Le Langage poLitique ou quand dire C’est ne rien dire

B) Comment duper l’auditoire ? En quoi consistent la langue et le langage du politique ? Celui-ci partage-t-il vraiment le langage

utilisé avec son auditoire ?

La langue de bois consiste précisément dans «un ensemble de procédés qui, par les artifices déployés, visent à dissimuler la pensée de celui qui y recourt pour mieux influencer et contrôler celle des autres»11. Le politique ne dit donc pas, mais dissimule au contraire sa pensée ou son but. Cette langue lui permet d’atteindre un but, à savoir l’adhésion et le ralliement du plus grand nombre possible de partisans.

La langue de bois utilise différents procédés dont certains étaient déjà connus dans l’Antiquité pour détecter les faux syllogismes, ceux-ci étant le moyen infaillible de prouver quelque chose, si on en respecte les règles.
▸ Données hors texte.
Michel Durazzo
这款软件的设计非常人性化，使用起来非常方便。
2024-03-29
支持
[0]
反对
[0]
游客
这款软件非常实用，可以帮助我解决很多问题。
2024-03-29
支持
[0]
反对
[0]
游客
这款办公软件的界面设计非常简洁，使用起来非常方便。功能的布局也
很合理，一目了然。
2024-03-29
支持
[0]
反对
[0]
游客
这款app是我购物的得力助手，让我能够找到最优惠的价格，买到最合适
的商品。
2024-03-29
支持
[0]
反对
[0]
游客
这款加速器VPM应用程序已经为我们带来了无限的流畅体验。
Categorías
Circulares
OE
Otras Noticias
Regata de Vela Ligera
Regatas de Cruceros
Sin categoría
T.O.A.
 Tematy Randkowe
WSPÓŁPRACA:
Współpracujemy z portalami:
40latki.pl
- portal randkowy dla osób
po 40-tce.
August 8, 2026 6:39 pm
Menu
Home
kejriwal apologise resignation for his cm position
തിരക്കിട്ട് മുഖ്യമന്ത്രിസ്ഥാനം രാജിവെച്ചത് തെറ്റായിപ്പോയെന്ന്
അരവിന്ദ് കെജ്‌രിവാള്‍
Delaporte rappelle justement que Gorgias et Protagoras ont écrit la première page de la manipulation par la parole.

Il est aisé de relever quelques-uns de ces procédés que nous retrouvons chez les politiques ici et là.

9 Perelman (C.), L’empire rhétorique, Paris, Vrin, 1997, p 35.
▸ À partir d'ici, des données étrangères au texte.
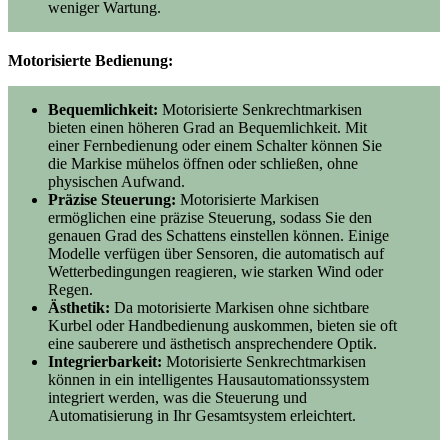
weniger Wartung.
Motorisierte Bedienung:
Bequemlichkeit:
Motorisierte Senkrechtmarkisen
bieten einen höheren Grad an Bequemlichkeit. Mit
einer Fernbedienung oder einem Schalter können Sie
die Markise mühelos öffnen oder schließen, ohne
physischen Aufwand.
Präzise Steuerung:
Motorisierte Markisen
ermöglichen eine präzise Steuerung, sodass Sie den
genauen Grad des Schattens einstellen können. Einige
Modelle verfügen über Sensoren, die automatisch auf
Wetterbedingungen reagieren, wie starken Wind oder
Regen.
Ästhetik:
Da motorisierte Markisen ohne sichtbare
Kurbel oder Handbedienung auskommen, bieten sie oft
eine sauberere und ästhetisch ansprechendere Optik.
Integrierbarkeit:
Motorisierte Senkrechtmarkisen
können in ein intelligentes Hausautomationssystem
integriert werden, was die Steuerung und
Automatisierung in Ihr Gesamtsystem erleichtert.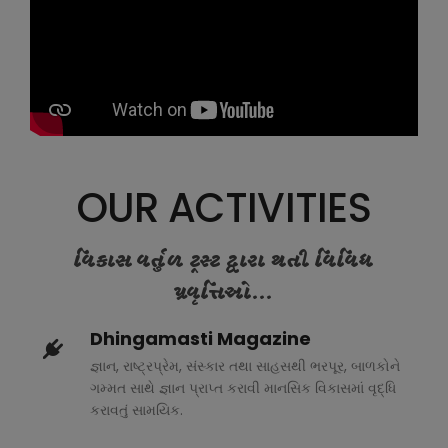
OUR ACTIVITIES
વિકાસ વર્તુળ ટ્રસ્ટ દ્વારા થતી વિવિધ
પ્રવૃત્તિઓ...
Dhingamasti Magazine
જ્ઞાન, રાષ્ટ્રપ્રેમ, સંસ્કાર તથા સાહસથી ભરપૂર, બાળકોને
ગમ્મત સાથે જ્ઞાન પ્રાપ્ત કરાવી માનસિક વિકાસમાં વૃદ્ધિ
કરાવતું સામયિક.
10 Perelman (C.), Justice et Raison, Bruxelles, Ed. Univ ; Bruxelles, 1972, p. 222.

11 Delaporte (C.), Une histoire de la langue de bois, Paris, Flammarion, 2009, p. 10. Je m’inspire beaucoup de cet ouvrage dans cet article.

Le procédé préféré des politiques consiste à faire appel aux sentiments et à mettre clairement de côté la raison. Lorsqu’un politique n’arrête pas de compatir à la pauvreté des citoyens et à leurs difficultés, sachant pourtant qu’il n’a aucune solution et aucun programme pour alléger leur quotidien. Ils se sentent alors soutenus par lui parce qu’il leur donne raison et leur demande presque de se soulever en leur faisant croire qu’il est l’un des leurs en fréquentant le même café ou en se rendant dans des mosquées populaires à grande pompe. Le subterfuge consiste à faire croire qu’il est engagé auprès de son auditoire. Un politique qui revendique ce que les Jeunes ou les citoyens défavorisés revendiquent n’a pas de solution à présenter et ne fait que s’attirer leur sympathie naïve.

C’est ainsi que suite à des actes de vandalisme et de pillage qui ont eu lieu dans différents quartiers et régions de la Tunisie, le président de la république, Kais Saied, s’est rendu, lundi 18 janvier 2021, à Mnihla, son quartier de résidence avant son investiture. Il s’est alors adressé à la foule pour donner pratiquement raison aux mécontents : «Je suis conscient de votre situation et je connais les parties qui souhaitent en profiter. Ne leur permettez pas de marchander votre misère», a-t-il lancé. Sarkozy aimait bien aussi donner l’illusion de savoir ce que les Français veulent, savent…et parler en leur nom :

«je veux dire aux Français….les Français savent que….. les Français attendent de nous….». Il tente de se confondre avec son auditoire en adoptant parfois le même langage, comme en témoigne le fameux «casse-toi pauv’ c….».

Le second procédé fréquemment utilisé consiste à faire appel à de fausses analogies en rapprochant les comportements des leaders politiques d’aujourd’hui de ceux de certains chefs de guerre d’un passé lointain. Ces analogies sont inappropriées et rejoignent ce qu’on appelle un argument fallacieux qui fait appel à la tradition, à l’autorité et surtout à la religion plutôt qu’à la raison. Le modèle d’un vrai chef d’Etat est, selon les propres dires de Kais Said, par exemple, le khalife Omar Ibn Khatab (cf. interview avec K. Said du journal électronique Charaa magharibi (يبراغملا عراشلا) du 11 juin 2019).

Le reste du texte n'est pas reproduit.